The first thing that strikes me about the package itself are the extensive notes penned by Paul himself:
“As a child I loved singing. I sang to family and friends and at home I learnt the lyrics to the popular songs of the day. I sang at school and worked on songs during lunchtimes and sang in the school choir. One day, however, at a school prizegiving I was given a two line solo. I was so nervous I sang flat. I was devastated and never sang to anyone again.
Now, over thirty years later, I’ve made a CD.”
Paul goes on to explain how his impromptu singing at a number of events evolved into the idea of releasing an album, the process of which sounds very organic and not at all like the insane ego-driven power trip 21-year-old me had once seen it as.
As if I was not feeling guilty enough at this point, Paul then sucker punches me from the grave with this:
“Warners were keen to go ahead. I hesitated, worried about public reaction if I suddenly turned up as a singer on a CD. At the end of 1999 I found out I had cancer. I decided what the hell. I had a chance to make a CD. l would do it.”

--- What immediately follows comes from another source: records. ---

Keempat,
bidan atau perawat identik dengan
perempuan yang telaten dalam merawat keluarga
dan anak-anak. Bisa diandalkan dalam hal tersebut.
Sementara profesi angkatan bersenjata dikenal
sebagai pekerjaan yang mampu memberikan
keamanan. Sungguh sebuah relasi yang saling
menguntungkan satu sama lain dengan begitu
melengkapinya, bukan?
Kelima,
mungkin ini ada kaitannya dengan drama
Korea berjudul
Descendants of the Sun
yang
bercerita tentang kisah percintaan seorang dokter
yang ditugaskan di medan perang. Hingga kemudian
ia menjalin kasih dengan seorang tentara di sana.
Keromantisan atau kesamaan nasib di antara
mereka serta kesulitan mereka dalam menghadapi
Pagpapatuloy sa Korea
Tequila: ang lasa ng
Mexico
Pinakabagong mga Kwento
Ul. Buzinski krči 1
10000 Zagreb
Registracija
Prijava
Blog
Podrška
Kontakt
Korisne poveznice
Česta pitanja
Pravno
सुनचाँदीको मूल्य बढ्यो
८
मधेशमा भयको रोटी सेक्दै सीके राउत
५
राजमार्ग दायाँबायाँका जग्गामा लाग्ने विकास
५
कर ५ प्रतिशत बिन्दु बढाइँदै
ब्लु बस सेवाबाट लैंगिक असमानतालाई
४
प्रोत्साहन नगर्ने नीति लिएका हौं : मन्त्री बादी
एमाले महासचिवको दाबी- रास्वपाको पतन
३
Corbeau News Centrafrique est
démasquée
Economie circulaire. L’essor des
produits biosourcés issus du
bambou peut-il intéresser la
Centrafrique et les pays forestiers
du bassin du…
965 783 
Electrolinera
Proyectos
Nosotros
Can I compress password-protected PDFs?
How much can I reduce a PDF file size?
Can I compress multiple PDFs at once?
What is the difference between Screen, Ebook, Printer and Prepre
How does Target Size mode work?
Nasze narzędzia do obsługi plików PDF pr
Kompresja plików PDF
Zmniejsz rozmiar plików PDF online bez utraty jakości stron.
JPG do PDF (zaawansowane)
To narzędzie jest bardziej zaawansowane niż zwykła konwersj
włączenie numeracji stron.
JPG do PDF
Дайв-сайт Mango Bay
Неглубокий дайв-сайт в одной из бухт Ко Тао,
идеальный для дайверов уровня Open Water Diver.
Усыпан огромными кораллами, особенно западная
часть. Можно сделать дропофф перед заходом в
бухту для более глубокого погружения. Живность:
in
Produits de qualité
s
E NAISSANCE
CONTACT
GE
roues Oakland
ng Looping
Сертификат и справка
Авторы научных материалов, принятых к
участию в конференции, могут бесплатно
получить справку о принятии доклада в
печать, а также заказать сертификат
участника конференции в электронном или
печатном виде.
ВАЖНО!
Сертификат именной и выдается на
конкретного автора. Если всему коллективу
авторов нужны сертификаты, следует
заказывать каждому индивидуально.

I am a truly horrible person.
And so it’s time to listen. It’s not amazing – Paul’s vocal is a little pinched, the music is such polished and slick Y2K adult-contemporary that it sounds a little bit like a karaoke track, and the pace is very sedate over the 47-minute running time. But Holmes can hold tune much better than I expected, and his taste, while very safe, is not bad. It’s white bread as hell, but ‘Fire & Rain’, ‘Reason to Believe’ and ‘Sundown’ are at the better end of the easy listening spectrum.
I realise that I’ve judged Paul a bit harshly. Sure, I’ll rarely listen to the album again. Sure, it would have been much better if Holmes recorded something reckless in 1975 when he was a rock ‘n roll DJ who looked a bit like a young Ian Hunter from Mott the Hoople. But it’s really not as bad as it could have been, and it sounds like Holmes genuinely enjoyed himself making it. And so long as that never results in an album of Rod Stewart covers by the dastardly Mike Hosking, maybe that’s OK.